I have pondered this question for a long time, and it is refreshing to see a male write about it (Thank you Vishen).
I believe women’s wisdom is core to the survival of society and it is time more women take leadership positions. Not the “acting like toxic male leaders” women who can be more vicious and calculating than men. Not the barbie doll fixtures I see in American politics that wield viciousness with relish and are simply nasty gate-keepers and defenders. But, the women, who lean deeply into wisdom, emotional intelligence, and self-regulation. Those who understand the power of relational leadership rather than transactional leadership. Those that truly have the wellbeing of the herd as their primary goal.
Oh my God Vishen! One of the best blogs ever by you and your team! This hits home so hard especially right now for me. It resonates with wisdom, depth, curiosity and intentional leadership. I do agree that leadership is handed to those with visibility and connections but we have moved away from what true leadership means. True leaders drive performance with empathy raise standards by raising their people and act more as a guide rather than an enforcer of what the higher agenda is. We need more such wisdom to be shared and communicated in an effective way!
Yes, Vishen, it is mind boggling how male humans continue to screw up everything with war and violence. Now that I am approaching three quarters of a century on this planet, I value my wisdom and life experience. On my 17th birthday, I said to my then boyfriend/ now husband of 55 years, “I’m never getting any older.” But that was because I had no idea how cool it would be to be 70!
If Hillary Clinton (the people’s choice) would have been president in 2016, none of this would have happened. If Joe Biden hadn’t tried to run for a second term and Kamala Harris might have been the duly nominated candidate, none of this would have happened. Women have to stop buying into the patriarchy for things to change. They have the power to control who gets elected, but, sadly, they are swayed by the lies they believe.
I loved this.
As a female Projector ( HD – literally designed for wisdom and guidance) and a devoted traveller and observer of nature – this truth has been guiding me for years.
When I approached the menopause I was much earlier than my peers and it felt liberating.

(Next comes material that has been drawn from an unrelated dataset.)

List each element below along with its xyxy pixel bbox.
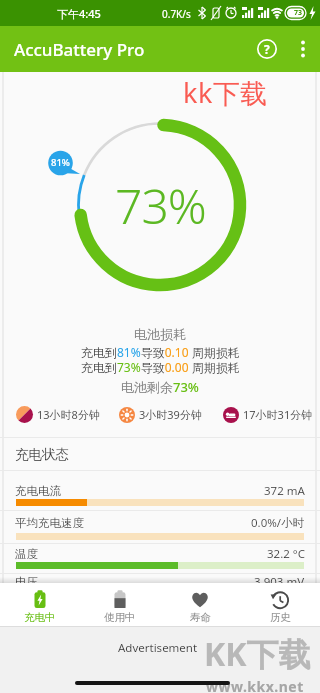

I chose to approach it like the killer whales and see as my evolution in my leadership and contribution to humanity.
The world is evolving. Human consciousness is evolving. Leadership must therefore evolve too. And acceptance that true leadership is not about posturing.
For myself I am hopeful that the wisdom we have as women and as our unique Human Designs will finally be valued for not just survival but thriving in a new world that is unfolding.
Nature has always held the keys – & design — just as De Vinci knew …
I very much enjoyed your article. It gave me pause for thought. In these turbulent times, I am going to be evaluating leadership differently now.
Hello Vishen, what a beautiful tribute to age-old feminine wisdom and sacred stewardship. Thank you. And I would humbly ask you to look at my Fiona Warner Hypnotherapy practise, because this is my angle completely – nourishing your Emotional Mycelium with my wisdom and gentle guiding of your phenomenal mind- being a mother and grandmother who has lived and worked across many different countries. Keep advocating for the matriarchy, many thanks xxx
https://fionawarnerhypnotherapy.co.uk
This is profound! This needs to be seen by the world. Age and menopause is not a decline.